Member of the Provincial Assembly of Punjab
- Incumbent
- Assumed office 23 February 2024

Personal details
- Born: 19 March 1993 (age 33) Faisalabad
- Party: PTI (2007-present)

= Ahmad Mujtaba Chaudhry =

Ahmad Mujtaba Chaudhary (born 19 March 1993) is a Pakistani politician who has been a member of the Provincial Assembly of the Punjab since 2024.

==Early life==
Born in Khurrianwala, Faisalabad, he is the son of Dr. Muhammad Shafique Chaudhary. His father was elected as a Member of the National Assembly in 1985, and subsequently was elected three-times as a Member of the Punjab Assembly. He also served in the cabinet as Minister for Excise and Taxation, Punjab.
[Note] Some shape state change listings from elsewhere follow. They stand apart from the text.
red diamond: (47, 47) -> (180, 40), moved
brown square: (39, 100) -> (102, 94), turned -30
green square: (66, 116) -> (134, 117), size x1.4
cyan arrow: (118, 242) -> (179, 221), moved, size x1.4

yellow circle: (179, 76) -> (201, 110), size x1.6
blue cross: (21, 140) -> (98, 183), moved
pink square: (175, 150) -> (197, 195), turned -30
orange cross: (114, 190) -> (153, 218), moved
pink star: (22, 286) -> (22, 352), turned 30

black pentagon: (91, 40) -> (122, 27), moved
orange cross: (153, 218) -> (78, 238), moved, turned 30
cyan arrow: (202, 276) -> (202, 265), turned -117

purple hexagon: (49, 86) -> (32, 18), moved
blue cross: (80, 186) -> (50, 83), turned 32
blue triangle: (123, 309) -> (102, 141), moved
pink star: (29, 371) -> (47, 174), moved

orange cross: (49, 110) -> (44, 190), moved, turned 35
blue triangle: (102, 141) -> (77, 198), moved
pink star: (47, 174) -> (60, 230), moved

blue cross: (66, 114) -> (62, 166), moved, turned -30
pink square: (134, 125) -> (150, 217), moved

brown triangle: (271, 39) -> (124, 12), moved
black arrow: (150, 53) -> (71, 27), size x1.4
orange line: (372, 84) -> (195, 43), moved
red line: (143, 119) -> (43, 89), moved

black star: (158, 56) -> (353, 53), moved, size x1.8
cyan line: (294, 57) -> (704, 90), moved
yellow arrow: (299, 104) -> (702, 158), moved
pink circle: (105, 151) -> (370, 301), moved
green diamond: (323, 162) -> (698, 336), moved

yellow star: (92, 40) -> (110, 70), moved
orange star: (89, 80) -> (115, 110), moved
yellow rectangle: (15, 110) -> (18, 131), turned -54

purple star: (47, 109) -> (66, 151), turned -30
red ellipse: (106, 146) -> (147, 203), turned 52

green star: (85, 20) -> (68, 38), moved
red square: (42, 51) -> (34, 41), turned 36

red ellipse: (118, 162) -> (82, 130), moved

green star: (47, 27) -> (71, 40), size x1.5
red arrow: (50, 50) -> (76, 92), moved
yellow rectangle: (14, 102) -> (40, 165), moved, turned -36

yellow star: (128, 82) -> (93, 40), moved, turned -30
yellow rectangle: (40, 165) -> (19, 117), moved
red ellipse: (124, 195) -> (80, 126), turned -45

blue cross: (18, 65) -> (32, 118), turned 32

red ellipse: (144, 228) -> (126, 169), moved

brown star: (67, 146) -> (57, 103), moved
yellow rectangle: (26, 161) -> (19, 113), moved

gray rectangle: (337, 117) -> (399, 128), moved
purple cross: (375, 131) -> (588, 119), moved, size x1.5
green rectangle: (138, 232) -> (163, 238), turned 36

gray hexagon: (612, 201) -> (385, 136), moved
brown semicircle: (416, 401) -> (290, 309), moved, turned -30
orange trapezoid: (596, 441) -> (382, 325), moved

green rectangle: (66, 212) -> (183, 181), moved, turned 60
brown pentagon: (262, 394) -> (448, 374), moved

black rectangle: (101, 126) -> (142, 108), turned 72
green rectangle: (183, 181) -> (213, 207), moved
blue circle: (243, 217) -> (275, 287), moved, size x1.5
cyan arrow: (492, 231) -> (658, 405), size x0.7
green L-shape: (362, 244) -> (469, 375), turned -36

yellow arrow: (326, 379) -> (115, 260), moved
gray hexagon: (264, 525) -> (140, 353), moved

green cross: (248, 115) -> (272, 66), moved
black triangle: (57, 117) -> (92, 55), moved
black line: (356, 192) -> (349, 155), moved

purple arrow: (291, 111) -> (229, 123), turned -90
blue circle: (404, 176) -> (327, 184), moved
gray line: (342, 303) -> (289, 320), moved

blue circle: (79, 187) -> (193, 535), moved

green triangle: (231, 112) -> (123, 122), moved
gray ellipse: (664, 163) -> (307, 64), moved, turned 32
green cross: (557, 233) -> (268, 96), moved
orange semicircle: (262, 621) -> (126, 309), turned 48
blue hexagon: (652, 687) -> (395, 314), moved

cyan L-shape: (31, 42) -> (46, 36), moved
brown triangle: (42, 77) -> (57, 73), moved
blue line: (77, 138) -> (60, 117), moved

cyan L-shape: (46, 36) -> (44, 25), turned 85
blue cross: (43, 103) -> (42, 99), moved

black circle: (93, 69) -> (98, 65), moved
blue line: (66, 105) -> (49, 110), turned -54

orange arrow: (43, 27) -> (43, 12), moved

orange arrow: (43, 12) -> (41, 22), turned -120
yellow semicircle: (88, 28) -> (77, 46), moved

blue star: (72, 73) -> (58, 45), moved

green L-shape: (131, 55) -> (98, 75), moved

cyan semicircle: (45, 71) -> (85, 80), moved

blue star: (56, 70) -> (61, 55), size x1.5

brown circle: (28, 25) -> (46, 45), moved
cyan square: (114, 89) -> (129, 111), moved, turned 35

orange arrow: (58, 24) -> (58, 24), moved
He is the maternal grandson of Mian Iqbal Kastro, a prominent political and social figure of Faisalabad. A stalwart of the All-Pakistan Muslim League since the early 1950s, he was given the honorary moniker of "Kastro" by Fatima Jinnah during her Presidential campaign in 1964 for his bravery and resolute commitment against the dictatorship of Field Marshall Ayub Khan. He is the nephew of Khayal Ahmad Kastro, a two-time Member of the Punjab Assembly and former Minister for Colonies and Culture from Pakistan Tehreek-e-Insaf.

He received his early education from Aitchison College, Lahore.

He has degrees in B.Sc. (hons.) in Economics and M.A. in Philosophy, Politics and Economics, major International Politics. He has studied at the Universität Witten/Herdecke, Germany, Université Paris Nanterre, France and Sapienza Università di Roma, Italy.

==Political career==
He was elected to the Provincial Assembly of the Punjab as a Pakistan Tehreek-e-Insaf-backed independent candidate from constituency PP-99 Faisalabad-II in the 2024 Pakistani general election.

He is serving as Member of Public Accounts Committee I, Punjab, as Member of Finance Committee, Punjab and as Member of Task Force on UN Sustainable Developments Goals (SDGs).

He is a member of Insaf Student Federation (ISF) since 2007. He is the only Member of the Punjab Assembly in 2024 from ISF.

In May 2026, he was invited as a state guest by the Chinese government to represent Pakistan Tehreek-e-Insaf at the 75th Anniversary of Diplomatic Relationships between China and Pakistan in Beijing.

== Suspension ==
On 28 June 2025, Chaudhary was among 26 members of the opposition who were suspended from the Punjab Assembly for 15 sittings. The action was taken by Speaker Malik Muhammad Ahmed Khan following a disruption during Chief Minister Maryam Nawaz's address. The suspended lawmakers were accused of disorderly conduct, including chanting slogans, tearing official documents, and surrounding the speaker’s dais. The speaker also forwarded references against the suspended members to the Election Commission of Pakistan for further action. The references were dropped by the Election Commission of Pakistan and the suspended members were reinstated after 5 sittings.